Per fare solo un piccolo esempio della poesia del Tiberi,
trascriviamo una breve composizione, formata da due sestine, dal titolo “L’arte e la natura”:
Tu sei rozza e oscura,
disse l’Arte a Natura:
io nel ritrarti
abbello
te di fregio novello.
Se vai chiara cotanto,
dessi a me sola il
vanto.
Lascia il garrir da
parte,
disse Natura all’Arte:
se prole mia tu sei,
dell’opre tue
leggiadre
insolentir non dei;
del tutto io son la
Madre.
Sposata con Margherita Spataro, Giuseppe Tiberi ebbe tre
figli: Antonio (1778-1856), letterato e poeta, Saverio (1774-1843), dottore in
legge, autore di saggi morale e religione, e Francesco Felice (1783-1828), poi
divenuto vescovo di Sulmona. Nell’Archivio Storico di Casa Rossetti si conserva
la copia manoscritta di una lunga quanto bella lettera in versi scritta da
Giuseppe Tiberi, che dall’alto dei suoi anni vede il proprio figlio andar via e
forse mai più rivedrà. Questi i primi significativi versi: “Le natie paterne mura / Tu abbandoni, amato
Figlio! / Sento i moti di natura / che bagnar vorriami ‘l ciglio. / Grave è ‘l
peso de miei dì. / Fors’io più non ti vedrò / Ah se mai sarà così, / da te
lungi io morirò!”.
Gli ultimi anni di vita non furono dei più felici. Tutti i
suoi malanni li riportò in una curiosa anacreontica dal titolo “Le disgrazie”.
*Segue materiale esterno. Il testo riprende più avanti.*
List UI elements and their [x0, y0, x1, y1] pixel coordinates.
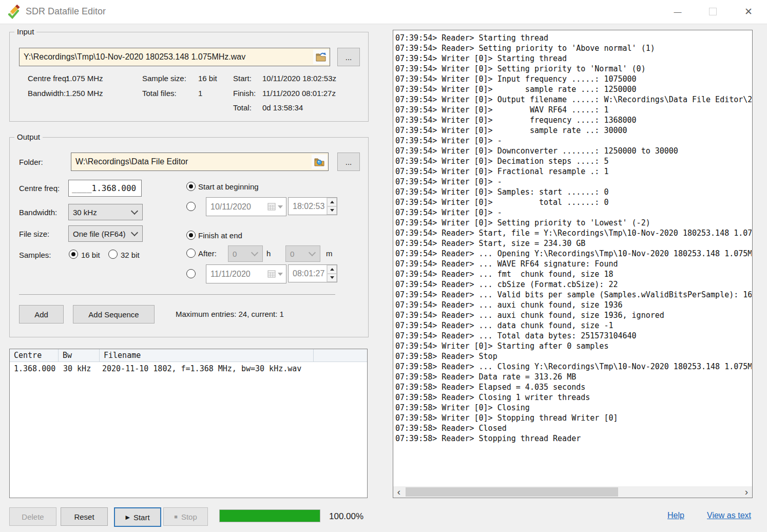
row-filename: 2020-11-10 1802, f=1.368 MHz, bw=30 kHz.…: [102, 364, 301, 373]
help-link[interactable]: Help: [667, 511, 684, 520]
title-bar: SDR Datafile Editor — ✕: [0, 0, 767, 24]
scroll-right-icon[interactable]: ›: [741, 486, 752, 498]
add-sequence-button[interactable]: Add Sequence: [73, 305, 155, 324]
finish-at-date-radio[interactable]: [186, 269, 196, 278]
open-file-icon-button[interactable]: [313, 50, 329, 64]
chevron-down-icon: [309, 249, 316, 256]
folder-label: Folder:: [19, 158, 43, 166]
input-sample-size-value: 16 bit: [198, 74, 217, 83]
scrollbar-thumb[interactable]: [406, 487, 618, 497]
output-group-label: Output: [14, 132, 43, 141]
output-bandwidth-select[interactable]: 30 kHz: [68, 204, 143, 220]
samples-32bit-radio[interactable]: [108, 250, 118, 259]
samples-16bit-radio[interactable]: [69, 250, 78, 259]
input-total-files-value: 1: [198, 89, 202, 98]
close-button[interactable]: ✕: [733, 0, 764, 23]
column-header-bw[interactable]: Bw: [59, 349, 100, 362]
log-panel: 07:39:54> Reader> Starting thread 07:39:…: [393, 30, 753, 498]
finish-date-picker[interactable]: 11/11/2020: [206, 264, 286, 283]
input-browse-button[interactable]: ...: [337, 48, 360, 66]
input-sample-size-label: Sample size:: [142, 74, 186, 83]
chevron-down-icon: [131, 229, 138, 236]
scroll-left-icon[interactable]: ‹: [393, 486, 405, 498]
start-at-beginning-radio[interactable]: [186, 182, 196, 191]
samples-16bit-label: 16 bit: [81, 251, 100, 259]
reset-button[interactable]: Reset: [61, 507, 108, 526]
progress-bar: [219, 509, 320, 522]
start-date-picker[interactable]: 10/11/2020: [206, 197, 286, 216]
column-header-blank[interactable]: [314, 349, 367, 362]
arrow-down-icon: [330, 209, 334, 212]
after-minutes-select[interactable]: 0: [285, 245, 320, 262]
spin-down-button[interactable]: [327, 274, 337, 282]
output-file-size-label: File size:: [19, 230, 49, 238]
spin-up-button[interactable]: [327, 265, 337, 274]
time-spinner[interactable]: [327, 265, 337, 282]
output-folder-field[interactable]: W:\Recordings\Data File Editor: [71, 153, 329, 171]
horizontal-scrollbar[interactable]: ‹ ›: [393, 486, 752, 498]
column-header-filename[interactable]: Filename: [100, 349, 314, 362]
output-folder-path[interactable]: W:\Recordings\Data File Editor: [71, 157, 312, 166]
divider: [19, 294, 335, 295]
play-icon: ▶: [125, 514, 129, 521]
after-hours-select[interactable]: 0: [228, 245, 263, 262]
output-bandwidth-label: Bandwidth:: [19, 208, 57, 217]
input-finish-value: 11/11/2020 08:01:27z: [262, 89, 336, 98]
minimize-button[interactable]: —: [662, 0, 693, 23]
folder-open-icon: [315, 52, 327, 62]
input-start-label: Start:: [233, 74, 252, 83]
input-start-value: 10/11/2020 18:02:53z: [262, 74, 336, 83]
finish-at-end-radio[interactable]: [186, 231, 196, 240]
entries-table[interactable]: Centre Bw Filename 1.368.000 30 kHz 2020…: [9, 349, 368, 498]
stop-button[interactable]: ■Stop: [163, 507, 208, 526]
chevron-down-icon: [278, 273, 283, 276]
output-group: Output Folder: W:\Recordings\Data File E…: [9, 137, 369, 337]
chevron-down-icon: [251, 249, 258, 256]
calendar-icon: [267, 203, 276, 211]
samples-label: Samples:: [19, 251, 51, 259]
time-spinner[interactable]: [327, 198, 337, 215]
input-bandwidth-value: 1.250 MHz: [66, 89, 103, 98]
input-centre-freq-label: Centre freq:: [28, 74, 68, 83]
output-file-size-select[interactable]: One file (RF64): [68, 225, 143, 242]
samples-32bit-label: 32 bit: [121, 251, 140, 259]
output-centre-freq-input[interactable]: ____1.368.000: [68, 180, 142, 197]
arrow-up-icon: [330, 268, 334, 271]
maximize-icon: [709, 8, 717, 15]
calendar-icon: [267, 270, 276, 278]
column-header-centre[interactable]: Centre: [10, 349, 59, 362]
output-browse-button[interactable]: ...: [337, 153, 360, 171]
progress-percent-label: 100.00%: [329, 511, 363, 522]
app-icon: [7, 5, 22, 21]
input-file-path[interactable]: Y:\Recordings\Tmp\10-Nov-2020 180253.148…: [20, 52, 313, 62]
maximize-button[interactable]: [697, 0, 728, 23]
output-centre-freq-label: Centre freq:: [19, 184, 60, 193]
add-button[interactable]: Add: [19, 305, 64, 324]
progress-fill: [220, 510, 320, 522]
chevron-down-icon: [278, 205, 283, 208]
input-file-field[interactable]: Y:\Recordings\Tmp\10-Nov-2020 180253.148…: [19, 48, 330, 66]
start-at-date-radio[interactable]: [186, 202, 196, 211]
start-button[interactable]: ▶Start: [114, 507, 161, 527]
arrow-up-icon: [330, 201, 334, 203]
input-centre-freq-value: 1.075 MHz: [66, 74, 103, 83]
finish-after-radio[interactable]: [186, 249, 196, 258]
input-total-files-label: Total files:: [142, 89, 177, 98]
spin-down-button[interactable]: [327, 206, 337, 215]
row-centre: 1.368.000: [14, 364, 55, 373]
view-as-text-link[interactable]: View as text: [707, 511, 751, 520]
stop-icon: ■: [174, 514, 178, 520]
window-title: SDR Datafile Editor: [26, 6, 106, 17]
start-time-field[interactable]: 18:02:53: [288, 197, 337, 215]
finish-at-end-label: Finish at end: [198, 231, 242, 240]
delete-button[interactable]: Delete: [9, 507, 56, 526]
log-text[interactable]: 07:39:54> Reader> Starting thread 07:39:…: [395, 33, 752, 485]
spin-up-button[interactable]: [327, 198, 337, 206]
start-at-beginning-label: Start at beginning: [198, 182, 259, 191]
browse-folder-icon-button[interactable]: [312, 155, 327, 169]
finish-time-field[interactable]: 08:01:27: [288, 264, 337, 282]
max-entries-label: Maximum entries: 24, current: 1: [176, 310, 284, 318]
after-label: After:: [198, 249, 217, 258]
input-group-label: Input: [14, 27, 36, 36]
input-group: Input Y:\Recordings\Tmp\10-Nov-2020 1802…: [9, 32, 369, 122]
Quando la vita sembra volgere al meglio, ad un tratto la
ruota gira
Ma della ruota appena
Che al vertice
m’innalza,
Cangia per me la scena
E a un tratto al suol
mi balza.
D’un femore mi resta
Infranto il collo, ahi
lasso!
Soccorso e chi mi
presta
A distender il passo?
È forza che due legni
Al gran bisogno lo
chiegga,
Onde da tai sostegni
Il mio cammin si
regga.
Giacché Dovizia
l’occhio
Allor bieco a me
volse,
E al maggior uopo, il
cocchio
E i destrier mi
ritolse.
Pria da giovin
gagliardo
Sulle bighe adagiato;
E da zoppo vegliardo
Sulle grucce poggiato!
E continuando nell’elenco delle disgrazie e avversità chiude
con questi versi
Che cerco adunque? Io
spoglio
Di tutto venni al
giorno;
E a l’atro avel non
voglio
Pur nudo far ritorno?
Il conte Giuseppe Tiberi morì il 22 ottobre 1812 e con lui
Vasto ha perso un grande uomo, letterato, filantropo, e anche
educatore eccelso di giovani menti vastesi.